Trading Indicators for trading cryptocurrency
If you have traded cryptocurrency, you know crypto trading technical analysis is a key part of your success. Whether you are day trading cryptos or swing trading crypto, crypto technical analysis is an integral part of crypto trading. Technical indicators help crypto traders determine market conditions and make buy and sell decisions accordingly.
Let’s explore the most popular crypto technical analysis indicators crypto traders use today.
The MA indicator shows the average price over a specific period of time. These averages smooth out the price action to show the underlying trend, force trends to persist, and identify potential reversals by looking for crossovers between moving averages of different lengths.
As long as the shorter-term moving average stays above the longer-term average, it signals that prices are rising. When the shorter-term average crosses below the longer-term moving average, it signals that prices are falling.
MACD (Moving Average Convergence Divergence)

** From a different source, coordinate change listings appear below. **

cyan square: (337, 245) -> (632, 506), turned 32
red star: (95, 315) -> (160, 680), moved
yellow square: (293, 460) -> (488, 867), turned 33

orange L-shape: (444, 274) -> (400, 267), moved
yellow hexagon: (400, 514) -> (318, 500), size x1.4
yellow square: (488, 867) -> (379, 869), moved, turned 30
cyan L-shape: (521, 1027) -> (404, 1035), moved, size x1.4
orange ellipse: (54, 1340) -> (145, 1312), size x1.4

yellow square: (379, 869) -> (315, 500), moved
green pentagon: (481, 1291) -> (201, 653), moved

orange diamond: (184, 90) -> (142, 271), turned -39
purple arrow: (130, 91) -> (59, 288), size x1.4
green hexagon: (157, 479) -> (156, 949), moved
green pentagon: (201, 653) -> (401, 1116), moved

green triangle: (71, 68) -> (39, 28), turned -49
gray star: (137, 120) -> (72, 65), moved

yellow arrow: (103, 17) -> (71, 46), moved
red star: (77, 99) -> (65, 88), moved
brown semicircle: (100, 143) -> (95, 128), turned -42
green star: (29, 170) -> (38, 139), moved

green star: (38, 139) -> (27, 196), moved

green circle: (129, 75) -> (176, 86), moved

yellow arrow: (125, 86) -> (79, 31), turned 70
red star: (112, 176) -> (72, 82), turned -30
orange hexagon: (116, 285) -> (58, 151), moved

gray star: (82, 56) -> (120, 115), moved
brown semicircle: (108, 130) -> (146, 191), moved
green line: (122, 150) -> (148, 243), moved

The MACD is a trend-following momentum indicator based on moving averages that can help crypto traders identify trends, estimate support and resistance levels, and determine entry and exit points. The MACD turns two trend-following indicators into a centerline or trigger line. Crypto traders can then compare that centerline with the price of crypto to see if there’s convergence or divergence between them.
Developed by John Bollinger in the 1980s, this indicator consists of three bands: an upper band at an arbitrary number above the crypto’s price, a lower band at an arbitrary number below the crypto’s price, and middle or “standard” band between these two bands.
The standard deviation is typically used to calculate both of the outer bands; crypto traders can use it as well. Bollinger Bands are actually composed of volatility channels (bands) with different widths, but crypto traders normally use the default 20-day simple moving average (SMA) for simplicity.
The Fibonacci sequence is a series of numbers identified by 8th-century mathematician Leonardo Fibonacci. They are derived from the mathematical constant known as phi, which has a numerical value of 1.618. Crypto traders use these ratios to identify potential support and resistance levels in crypto trading.
There are five ratios used most commonly by crypto traders: 23.6%, 38.2%, 50%, 61.8% and 100%. Trend lines constructed using these levels are thought to be very strong with very little risk of breaking down below or above them.
Relative Strength Index (RSI)
The Relative Strength Index (RSI) is an oscillator used in technical analysis to measure the speed and change of crypto price movements.
RSI oscillates between zero and 100. Traditionally, when the crypto is overbought (above 70), it signals a possible reversal; conversely, when crypto is oversold (below 30), it suggests an upcoming reversal.
A bullish/bearish divergence in RSI occurs when the price makes new highs (peak) or lows (trough) but the RSI does not confirm the move.
Crypto trading indicators help traders see where crypto prices are headed and determine whether to buy or sell crypto. Looking at the crypto technical analysis tools above and other indicators that crypto traders use can help you stay on top of market conditions and make better crypto trading decisions.
Learning about crypto technical indicators is just one step toward becoming a successful crypto trader.
While technical analysis can be extremely helpful in crypto trading, this type of analysis is not 100% reliable, which means it’s important for crypto investors to use as much information as possible
Knowing how to read crypto trading charts and identifying the different crypto technical analysis tools can help you make better investment decisions. By having a good grasp of crypto technical analysis, you should be able to increase your odds of success in crypto trading.